Meteorological services are increasingly moving away from issuing weather warnings based on the exceedance of meteorological thresholds (e.g., windspeed), toward risk-based (or "impact-based") approaches. The UK Met Office's National Severe Weather Warning Service has been a pioneer of this approach, issuing yellow, amber, and red warnings based on an integrated evaluation of information about the likelihood of occurrence and potential impact severity. However, although this approach is inherently probabilistic, probabilistic information does not currently accompany public weather warning communications. In this study, we explored whether providing information about the likelihood and impact severity of forecast weather affected subjective judgments of likelihood, severity, concern, trust in forecast, and intention to take protective action.
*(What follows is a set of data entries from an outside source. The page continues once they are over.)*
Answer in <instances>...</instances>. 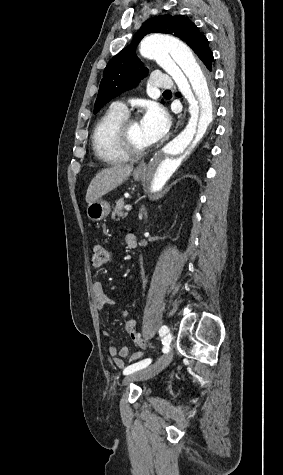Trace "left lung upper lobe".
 <instances>
[{"mask_svg": "<svg viewBox=\"0 0 283 475\" xmlns=\"http://www.w3.org/2000/svg\"><path fill=\"white\" fill-rule=\"evenodd\" d=\"M172 34L185 41L198 57L207 58L208 40L188 18L179 15H161L148 19L140 28L134 42L115 55L103 72L99 93L94 106L97 113L111 99L135 87L147 75L148 69L135 54L139 41L149 33ZM164 103V102H162Z\"/></svg>", "mask_w": 283, "mask_h": 475, "instance_id": "left-lung-upper-lobe-1", "label": "left lung upper lobe"}]
</instances>
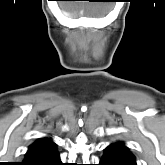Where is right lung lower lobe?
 I'll return each mask as SVG.
<instances>
[{
    "mask_svg": "<svg viewBox=\"0 0 165 165\" xmlns=\"http://www.w3.org/2000/svg\"><path fill=\"white\" fill-rule=\"evenodd\" d=\"M22 165H63V163L53 141L42 138L30 146Z\"/></svg>",
    "mask_w": 165,
    "mask_h": 165,
    "instance_id": "obj_1",
    "label": "right lung lower lobe"
}]
</instances>
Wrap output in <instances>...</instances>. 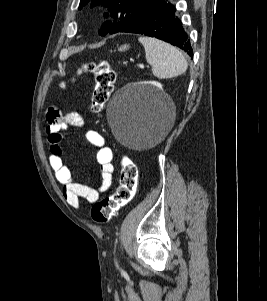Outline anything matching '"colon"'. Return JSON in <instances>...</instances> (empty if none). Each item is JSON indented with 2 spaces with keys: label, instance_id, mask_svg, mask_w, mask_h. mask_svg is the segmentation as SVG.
<instances>
[{
  "label": "colon",
  "instance_id": "obj_1",
  "mask_svg": "<svg viewBox=\"0 0 267 301\" xmlns=\"http://www.w3.org/2000/svg\"><path fill=\"white\" fill-rule=\"evenodd\" d=\"M84 69L94 74L95 86L91 100V109L95 113L103 110L109 100L116 80V75L107 61L91 62ZM138 183V170L136 165L128 158L121 161L119 185L114 193L104 197L91 209L92 219L98 224L108 223L119 209L135 196Z\"/></svg>",
  "mask_w": 267,
  "mask_h": 301
}]
</instances>
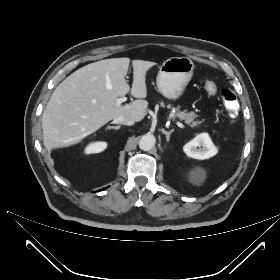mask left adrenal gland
Instances as JSON below:
<instances>
[{"mask_svg": "<svg viewBox=\"0 0 280 280\" xmlns=\"http://www.w3.org/2000/svg\"><path fill=\"white\" fill-rule=\"evenodd\" d=\"M173 131H174V129L170 130L169 132L166 131V130H164V129H162V133L166 135V140H167V142H169V140H170V135L172 134Z\"/></svg>", "mask_w": 280, "mask_h": 280, "instance_id": "left-adrenal-gland-1", "label": "left adrenal gland"}]
</instances>
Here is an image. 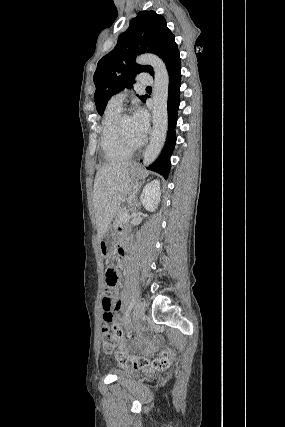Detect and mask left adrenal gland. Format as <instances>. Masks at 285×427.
<instances>
[{
	"label": "left adrenal gland",
	"instance_id": "a2214340",
	"mask_svg": "<svg viewBox=\"0 0 285 427\" xmlns=\"http://www.w3.org/2000/svg\"><path fill=\"white\" fill-rule=\"evenodd\" d=\"M141 186H142L141 184L138 185L136 187V189L134 190V192L132 193V195L130 196V205L132 206V210L133 211H136L137 208L140 206V204L138 203L136 194L140 190Z\"/></svg>",
	"mask_w": 285,
	"mask_h": 427
}]
</instances>
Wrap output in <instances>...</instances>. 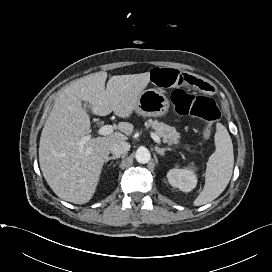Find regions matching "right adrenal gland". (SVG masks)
<instances>
[{
  "label": "right adrenal gland",
  "instance_id": "1",
  "mask_svg": "<svg viewBox=\"0 0 272 272\" xmlns=\"http://www.w3.org/2000/svg\"><path fill=\"white\" fill-rule=\"evenodd\" d=\"M118 158H120V156L113 155V156H111V157H108V158L105 160V163H107V162L110 161V160H115V159H118Z\"/></svg>",
  "mask_w": 272,
  "mask_h": 272
}]
</instances>
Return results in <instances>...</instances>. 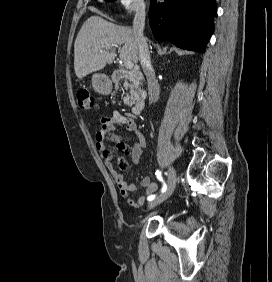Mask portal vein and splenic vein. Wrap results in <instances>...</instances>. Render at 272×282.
I'll use <instances>...</instances> for the list:
<instances>
[{"instance_id": "portal-vein-and-splenic-vein-1", "label": "portal vein and splenic vein", "mask_w": 272, "mask_h": 282, "mask_svg": "<svg viewBox=\"0 0 272 282\" xmlns=\"http://www.w3.org/2000/svg\"><path fill=\"white\" fill-rule=\"evenodd\" d=\"M124 66H125L126 69H133L134 63L132 61H126L124 63Z\"/></svg>"}]
</instances>
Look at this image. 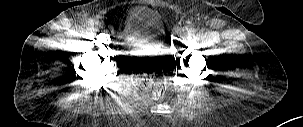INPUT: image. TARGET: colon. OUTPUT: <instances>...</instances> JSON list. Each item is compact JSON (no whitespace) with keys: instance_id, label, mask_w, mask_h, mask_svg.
Listing matches in <instances>:
<instances>
[{"instance_id":"5ec220e1","label":"colon","mask_w":303,"mask_h":127,"mask_svg":"<svg viewBox=\"0 0 303 127\" xmlns=\"http://www.w3.org/2000/svg\"><path fill=\"white\" fill-rule=\"evenodd\" d=\"M166 70V62L163 59L136 62L133 73L137 88L151 97H162L167 89Z\"/></svg>"}]
</instances>
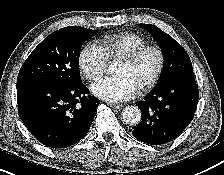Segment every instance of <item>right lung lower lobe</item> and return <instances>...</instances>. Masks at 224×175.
Instances as JSON below:
<instances>
[{"label":"right lung lower lobe","instance_id":"98d812e1","mask_svg":"<svg viewBox=\"0 0 224 175\" xmlns=\"http://www.w3.org/2000/svg\"><path fill=\"white\" fill-rule=\"evenodd\" d=\"M83 83L17 80L18 114L28 130L51 148L71 146L88 133L99 100Z\"/></svg>","mask_w":224,"mask_h":175}]
</instances>
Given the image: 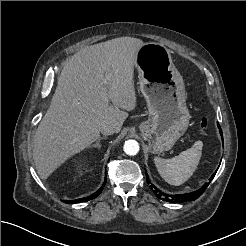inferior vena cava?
<instances>
[{
  "mask_svg": "<svg viewBox=\"0 0 246 246\" xmlns=\"http://www.w3.org/2000/svg\"><path fill=\"white\" fill-rule=\"evenodd\" d=\"M116 132V129L113 125L111 124H104L101 128V133L103 135H111Z\"/></svg>",
  "mask_w": 246,
  "mask_h": 246,
  "instance_id": "inferior-vena-cava-1",
  "label": "inferior vena cava"
}]
</instances>
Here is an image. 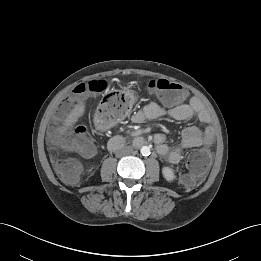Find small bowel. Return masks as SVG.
Masks as SVG:
<instances>
[{"mask_svg":"<svg viewBox=\"0 0 261 261\" xmlns=\"http://www.w3.org/2000/svg\"><path fill=\"white\" fill-rule=\"evenodd\" d=\"M197 116L201 121L207 122L208 117L201 101L193 97L186 104H180L171 108H165L155 102H150L132 116L135 123H143L146 120H156L169 117L176 121L189 120ZM166 137L162 133L154 135L157 152L169 163H178L187 149L209 147L214 141V130L211 126L201 129L197 126H189L182 130L180 142L170 147L165 143Z\"/></svg>","mask_w":261,"mask_h":261,"instance_id":"1","label":"small bowel"}]
</instances>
In a mixed-factorial online experiment, 550 UK residents from 2 regions with different weather profiles were randomly assigned to 1 of 3 Warning Format conditions (Color-only, Text, Risk Matrix) and presented with 3 warnings: high-probability/moderate-impact (amber HPMI); low-probability/high-impact (amber); high-probability/high-impact (red). Amongst those presented with information about probability and impact severity, red high-likelihood/high-impact warnings elicited the strongest ratings on all dependent variables, followed by amber HPMI warnings. Amber low-likelihood/high-impact warnings elicited the lowest perceived likelihood, severity, concern, trust, and intention to take protective responses. Taken together, this indicates that UK residents are sensitive to probabilistic information for amber warnings, and that communicating that severe events are unlikely to occur reduces perceived risk, trust in the warning, and behavioral intention, even though potential impacts could be severe. We discuss the practical implications of this for weather warning communication.